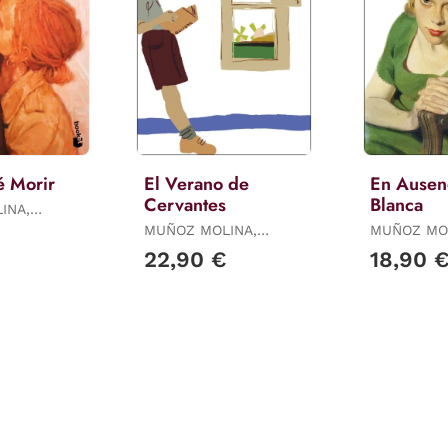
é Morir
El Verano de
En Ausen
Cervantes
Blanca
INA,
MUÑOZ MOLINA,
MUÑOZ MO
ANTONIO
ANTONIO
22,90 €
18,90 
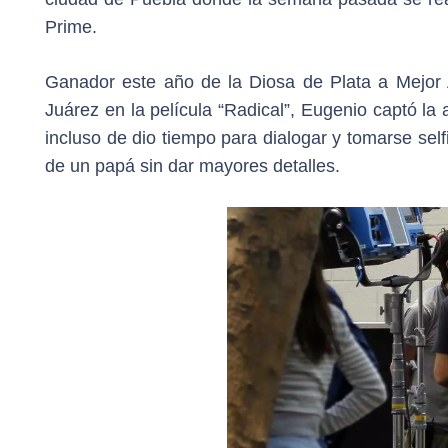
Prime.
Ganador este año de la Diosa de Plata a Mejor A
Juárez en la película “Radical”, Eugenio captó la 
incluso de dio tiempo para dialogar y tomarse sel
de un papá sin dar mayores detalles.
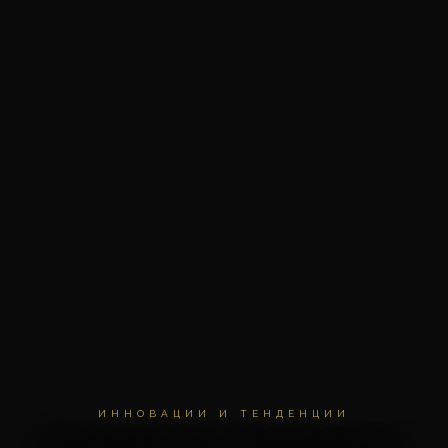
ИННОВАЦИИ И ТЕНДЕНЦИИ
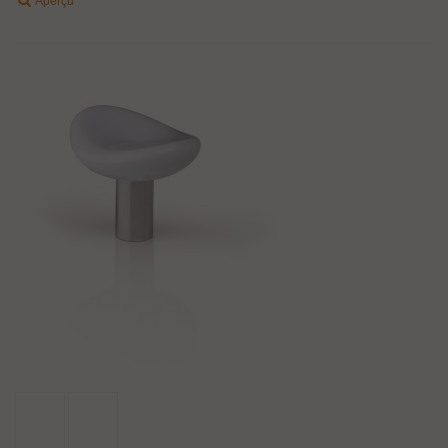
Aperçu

===============

■ **Problem details**
Repeat the listing exactly; do not print any picture.

■ **Answer box**
é Morir
El Verano de
En Ausen
Cervantes
Blanca
INA,
MUÑOZ MOLINA,
MUÑOZ MO
ANTONIO
ANTONIO
22,90 €
18,90 
Prime.
Ganador este año de la Diosa de Plata a Mejor A
Juárez en la película “Radical”, Eugenio captó la 
incluso de dio tiempo para dialogar y tomarse sel
de un papá sin dar mayores detalles.
ИННОВАЦИИ И ТЕНДЕНЦИИ
Aperçu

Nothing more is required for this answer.